Passive-safety systems. Multiple levels of defense. Advanced controls.
The AP1000® pressurized water reactor (PWR) is based on a simple concept: In the event of a design-basis accident, such as a main coolant-pipe break, the plant is designed to achieve and maintain safe shutdown condition without operator action, and without the need for ac power or pumps. Rather than relying on active components, such as diesel generators and pumps, the AP1000 plant relies on natural forces - gravity, natural circulation and compressed gases - to keep the core and the containment from overheating.

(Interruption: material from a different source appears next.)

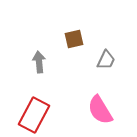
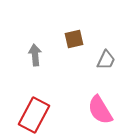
gray arrow: moved 4 px left, 7 px up
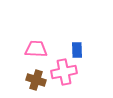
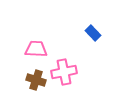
blue rectangle: moved 16 px right, 17 px up; rotated 42 degrees counterclockwise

The AP1000 PWR provides multiple levels of defense for accident mitigation (defense-in-depth), resulting in extremely low core-damage probabilities while minimizing the occurrences of containment flooding, pressurization and heat-up. Defense-in-depth is integral to the AP1000 plant design, with a multitude of individual plant features including the selection of appropriate materials; quality assurance during design and construction; well-trained operators; and an advanced control system and plant design that provide substantial margins for plant operation before approaching safety limits. In addition to these protections, the following features contribute to defense-in-depth of the AP1000 reactor:
Non-safety Systems. The non safety-related systems respond to the day-to-day plant transients, or fluctuations in plant conditions. For events that could lead to overheating of the core, these highly reliable non-safety systems actuate automatically to provide a first level of defense to reduce the likelihood of unnecessary actuation and operation of the safety-related systems.
Passive Safety-Related Systems. The AP1000 plant safety-related passive systems and equipment are sufficient to automatically establish and maintain core cooling and containment integrity indefinitely following design-basis events, assuming the most limiting single failure, with no operator action, and no on-site or off-site ac power sources. An additional level of defense is provided through diverse mitigation functions that are included within the passive safety-related systems.

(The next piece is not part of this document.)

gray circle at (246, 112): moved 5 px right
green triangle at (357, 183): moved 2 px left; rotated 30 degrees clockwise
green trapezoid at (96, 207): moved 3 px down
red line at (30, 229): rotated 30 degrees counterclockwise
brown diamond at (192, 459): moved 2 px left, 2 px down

In-vessel Retention of Core Damage. The AP1000 plant is designed to drain the high capacity in-containment refueling water storage tank (IRWST) water into the reactor cavity in the event that the core has overheated. This provides cooling on the outside of the reactor vessel preventing reactor vessel failure and subsequent spilling of molten core debris into the containment.
Retention of debris in the vessel significantly reduces uncertainty in the assessment of containment failure and radioactive release to the environment due to ex-vessel severe accident phenomena such as the interaction of molten core material with concrete.
Fission Product Release. Fuel cladding provides the first barrier to the release of radiation in the highly unlikely event of an accident. The reactor coolant pressure boundary, in particular the reactor pressure vessel and the reactor coolant piping, provide independent barriers to prevent the release of radiation. Furthermore, in conjunction with the surrounding shield building, the steel containment vessel provides additional protection by establishing a third barrier and by providing natural convection air currents to cool the steel containment. The natural convection cooling can be enhanced with evaporative cooling by allowing water to drain from a large tank located at the top of the shield building on to the steel containment.
Large Safety Margins
The AP1000 PWR meets the U.S. NRC deterministic-safety and probabilistic-risk criteria with large margins. The safety analysis is documented in the AP1000 plant Design Control Document (DCD) and Probabilistic Risk Assessment (PRA). Results of the PRA show a very low core damage frequency (CDF) that is 1/100 of the CDF of currently operating plants and 1/20 of the CDF deemed acceptable in the Utility Requirements Document for new, advanced reactor designs. It follows that the AP1000 plant also improves upon the probability of large release goals for advanced reactor designs in the event of a severe accident scenario to retain the molten core within the reactor vessel.